The sub really brought it to a level of near perfection for me. The GLM software measures everything for you, not only EQ but phase and delay. It's mind boggling how much better it sounds when you turn it off and on again. It goes from being muddy and unfocused to just really clean, accurate, and balanced...not too bassy, just the right amount of bass that you can really rely on when trying to mix how loud those taikos and bass guitar should actually be. And the highs and mids are so crisp and clear, you'll hear things you never heard before, and the stereo image as you probably know is an advantage of the coaxial system.

As far as my setup, I'm just going analog out from an Apogee Duet 2. I don't have AES out on that, and the interfaces that do have AES are quite a bit more....you can get SPIDIF digital out on the new Symphony Desktop or the Apollo x6 I think (and use a SPDIF to AES converter box). Someday maybe, but for now analog sound great (especially from an Apogee interface).

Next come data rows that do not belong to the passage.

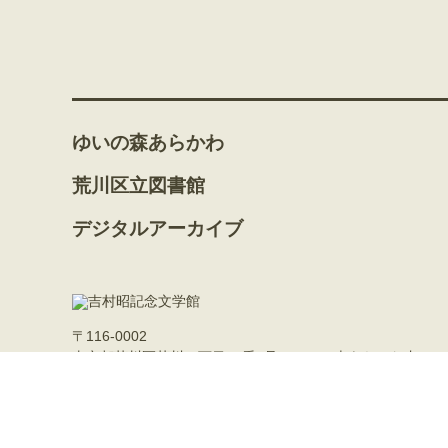
ゆいの森あらかわ
荒川区立図書館
デジタルアーカイブ
〒116-0002
東京都荒川区荒川二丁目50番1号（ゆいの森あらかわ内）
03-3891-4352
© 2022 CITY ARAKAWA TOKYO JAPAN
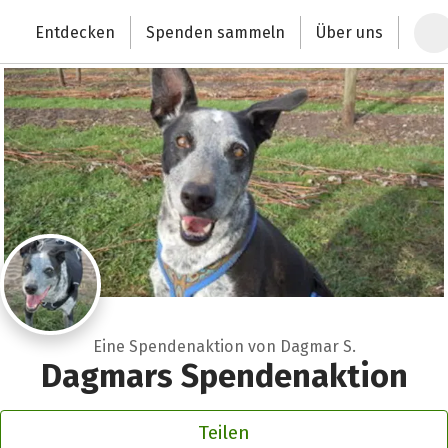
Zum Hauptinhalt springen
Erklärung zur Barrierefreiheit anzeigen
Entdecken
Spenden sammeln
Über uns
Deutschlands größte Spendenplattform
Eine Spendenaktion von Dagmar S.
Dagmars Spendenaktion
Teilen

I even use a little Mackie mixer as monitor mixer for speakers / headphones for convenience's sake and it works fine for me.

Hope that helps, I do encourage you to do a demo, there's really no risk and it's the best way to know if they work for you.


----------



## Anders Wall (Apr 5, 2021)

I'm on a mixture of 8341, 8340 and a 7370 in a 7.1 system connected AES through a 9301 interface.
My "volume control" is thought the AVID MTRX interface using eucon and an iPad.
I opted out the DAD pro/mon controller, I find that once the levels are set I rarely change anything else than dim and cut/mute.

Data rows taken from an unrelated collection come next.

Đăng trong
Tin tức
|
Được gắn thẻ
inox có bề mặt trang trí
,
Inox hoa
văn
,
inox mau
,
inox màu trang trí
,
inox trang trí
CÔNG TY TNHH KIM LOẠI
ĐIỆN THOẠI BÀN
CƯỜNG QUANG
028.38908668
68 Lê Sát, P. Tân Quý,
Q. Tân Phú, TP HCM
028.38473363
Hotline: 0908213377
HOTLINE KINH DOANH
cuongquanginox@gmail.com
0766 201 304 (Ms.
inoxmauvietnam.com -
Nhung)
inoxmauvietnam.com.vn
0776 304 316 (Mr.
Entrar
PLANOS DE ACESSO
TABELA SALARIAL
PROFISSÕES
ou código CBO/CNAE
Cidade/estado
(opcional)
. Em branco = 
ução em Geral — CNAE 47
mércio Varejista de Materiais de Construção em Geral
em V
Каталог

You could do the volume handling with the GLM interface, a potentiometer and some resistors connected to switches. Would be super easy to build and wouldn't cost that much.

Best of luck,

/Anders


----------



## charlieclouser (Apr 5, 2021)

I don't have "The Ones" yet, but I've demoed a set of 8351a + 7380 sub in my room with GLM kit.

They were astonishingly good. I did not buy at that time because a little bird told me that the 8351a would soon be replaced by 8351b, which it has. Also the 7380 (15") sub was a bit big for my room but it was all they had on the demo pile.

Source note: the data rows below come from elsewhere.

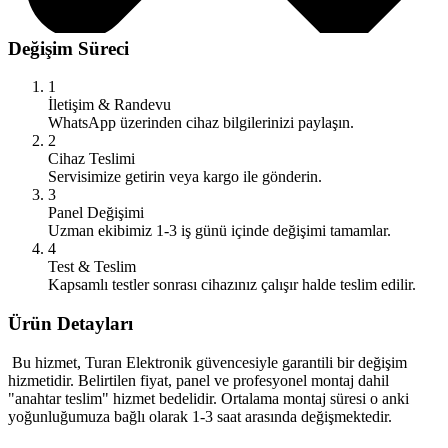
Değişim Süreci
1
İletişim & Randevu
WhatsApp üzerinden cihaz bilgilerinizi paylaşın.
2
Cihaz Teslimi
Servisimize getirin veya kargo ile gönderin.
3
Panel Değişimi
Uzman ekibimiz 1-3 iş günü içinde değişimi tamamlar.
4
Test & Teslim
Kapsamlı testler sonrası cihazınız çalışır halde teslim edilir.
Ürün Detayları
Bu hizmet, Turan Elektronik güvencesiyle garantili bir değişim
hizmetidir. Belirtilen fiyat, panel ve profesyonel montaj dahil
"anahtar teslim" hizmet bedelidir. Ortalama montaj süresi o anki
yoğunluğumuza bağlı olarak 1-3 saat arasında değişmektedir.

I am about to purchase 3x 8351b for LCR + 2x 8341b for LsRs + 2x 7370 sub + 9301a surround interface + GLM kit.

I think that if you have GLM kit + their volume knob that you do not need to have the GLM software running (or even have the computer powered up) in order for the volume knob to control monitoring level of the entire system. Knob talks to GLM box, box talks to speakers via Cat5, done. You only need to launch the GLM software on the computer to load/save/change configurations, run analysis, apply new correction curves, etc. GLM software talks to the box via USB. Box talks to all the speakers via Cat5. Calibration mic and volume knob connect to GLM box via 3.5mm stereo plugs.

I think their volume knob is a simple potentiometer wired to a stereo 3.5mm plug, so it should be possible to fabricate a slicker knob and install it into the desk surface (which is what I hope to do).

Lots of people are trying to convince me on ATC or Amphion but... Amphion were too clear and not "big" enough sounding. Great near fields but not all purpose for me. ATC suffer from driver alignment issues in near-to-mid field placement - moving my head up and down takes me in and out of the firing line of each of the three drivers. This is the issue I always had with conventional three-way monitors and this issue does NOT exist AT ALL with The Ones (or, to be fair, with other coaxial monitors I've owned in the past like Tannoy System-15dmt and other smaller Tannoys I had in the 1990's).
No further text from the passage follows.